John Kirby, president National Association of Manufacturers, and Joseph W. Bryce, president of the Trades and Workers’ Association of America; James O’Connell, president Metal Trades Department and vice-president American Federation of Labor, and C. G. Norman, ex-chairman Board of Governors of the Building Trades Employers’ Association.

The meetings seem to have reached the results sought in more than one way. They have been well attended both by students and public, although comparatively few students have registered and done the reading required and passed the examination in order to secure university credit. For those students, however, who entered upon the work seriously the course has been as severe both in the quantity of reading required, in the reports upon that reading and in the examination as the regular university courses, and students have expressed their appreciation of the interest as well as the value of the course. Similar expressions have come from citizens in numerous instances. There have been regular attendants from Manhattan, Brooklyn, the Bronx, Yonkers and also from New Jersey. Requests have been made for an extension of the forum to other boroughs and the matter is under consideration for the coming year. Inquiries have come from as far west as Kansas and Calgary in western Canada regarding the methods employed; and numerous requests for printed reports of the addresses and discussions have been received.[3]

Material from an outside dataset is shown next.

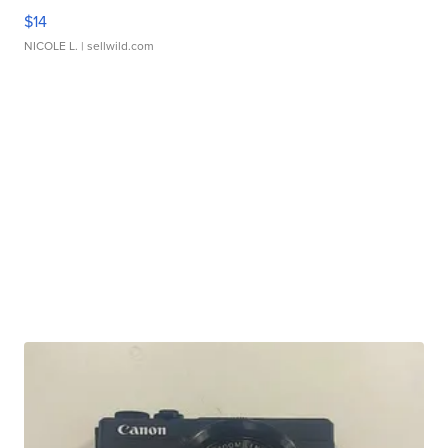
$14
NICOLE L.
| sellwild.com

The audiences in one respect at any rate seem to have lacked somewhat the university spirit of inquiry, having retained rather the normal human spirit of liking to hear views that agree with one’s own. It was noticeable, for example, that the people who came to hear the Socialist speaker were the Socialists coming to be flattered, and not the anti-Socialists coming to learn. Likewise, the anti-Socialist speaker was not listened to by so many Socialists as by those of his own opinion. Perhaps equally noticeable was this tendency to listen to speakers of their own side in the case of the discussion on woman’s suffrage. Surely it is to be hoped that in another year the academic spirit will have increased sufficiently so that each group will be equally anxious to hear their opponents, because it is, after all, primarily from those who differ from us that we learn, rather than from those with whom we agree.